About this task => Beginning with the line that holds "REDES SOCIAIS" and ending with the last line of the entries below, copy every line exactly and nothing else, with the pictures left out.

Excerpted data =>
-----

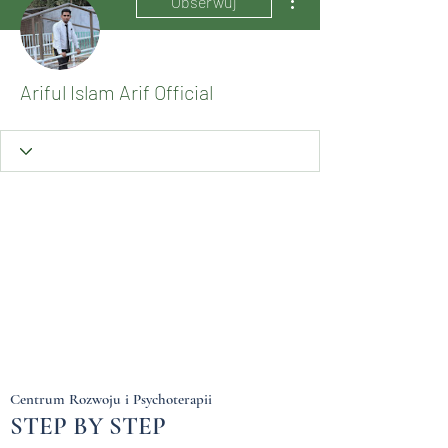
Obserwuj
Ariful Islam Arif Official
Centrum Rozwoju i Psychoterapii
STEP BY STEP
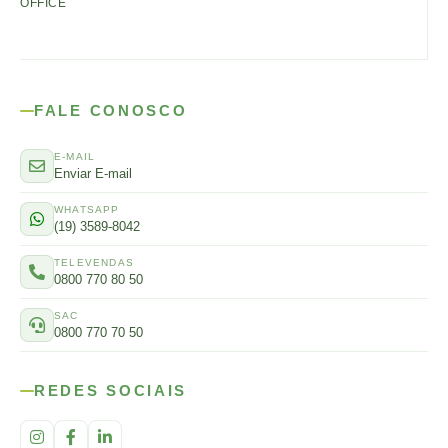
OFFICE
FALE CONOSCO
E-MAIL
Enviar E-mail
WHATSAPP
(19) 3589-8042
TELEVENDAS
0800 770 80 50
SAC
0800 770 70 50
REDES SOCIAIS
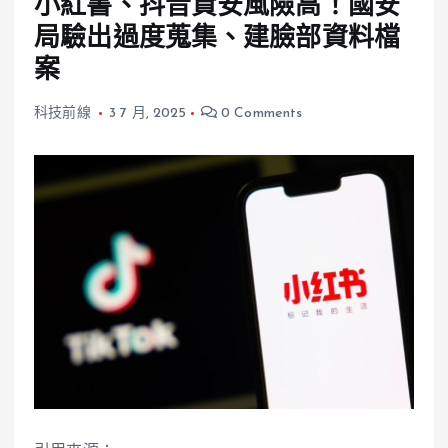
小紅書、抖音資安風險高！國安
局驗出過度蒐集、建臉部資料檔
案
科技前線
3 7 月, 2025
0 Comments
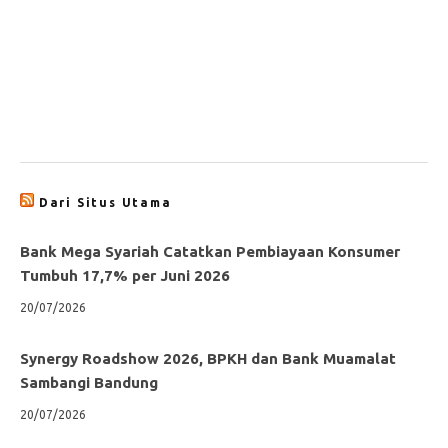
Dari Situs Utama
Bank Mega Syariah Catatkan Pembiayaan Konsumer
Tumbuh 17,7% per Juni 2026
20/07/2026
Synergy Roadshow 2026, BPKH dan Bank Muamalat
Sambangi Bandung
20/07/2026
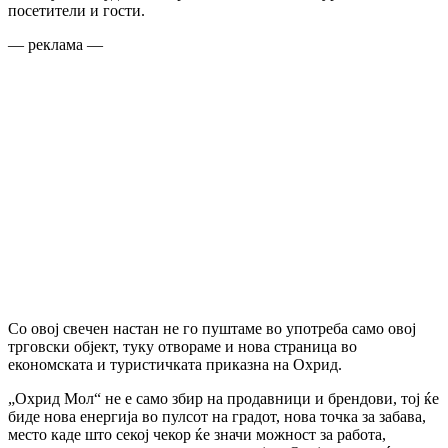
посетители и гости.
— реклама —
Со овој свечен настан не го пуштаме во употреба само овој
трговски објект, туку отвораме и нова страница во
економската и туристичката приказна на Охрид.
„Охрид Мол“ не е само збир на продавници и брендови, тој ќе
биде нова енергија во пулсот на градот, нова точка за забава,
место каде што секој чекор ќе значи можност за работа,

-----

Task response =>
REDES SOCIAIS
小紅書、抖音資安風險高！國安
局驗出過度蒐集、建臉部資料檔
案
科技前線
3 7 月, 2025
0 Comments
Dari Situs Utama
Bank Mega Syariah Catatkan Pembiayaan Konsumer
Tumbuh 17,7% per Juni 2026
20/07/2026
Synergy Roadshow 2026, BPKH dan Bank Muamalat
Sambangi Bandung
20/07/2026
посетители и гости.
— реклама —
Со овој свечен настан не го пуштаме во употреба само овој
трговски објект, туку отвораме и нова страница во
економската и туристичката приказна на Охрид.
„Охрид Мол“ не е само збир на продавници и брендови, тој ќе
биде нова енергија во пулсот на градот, нова точка за забава,
место каде што секој чекор ќе значи можност за работа,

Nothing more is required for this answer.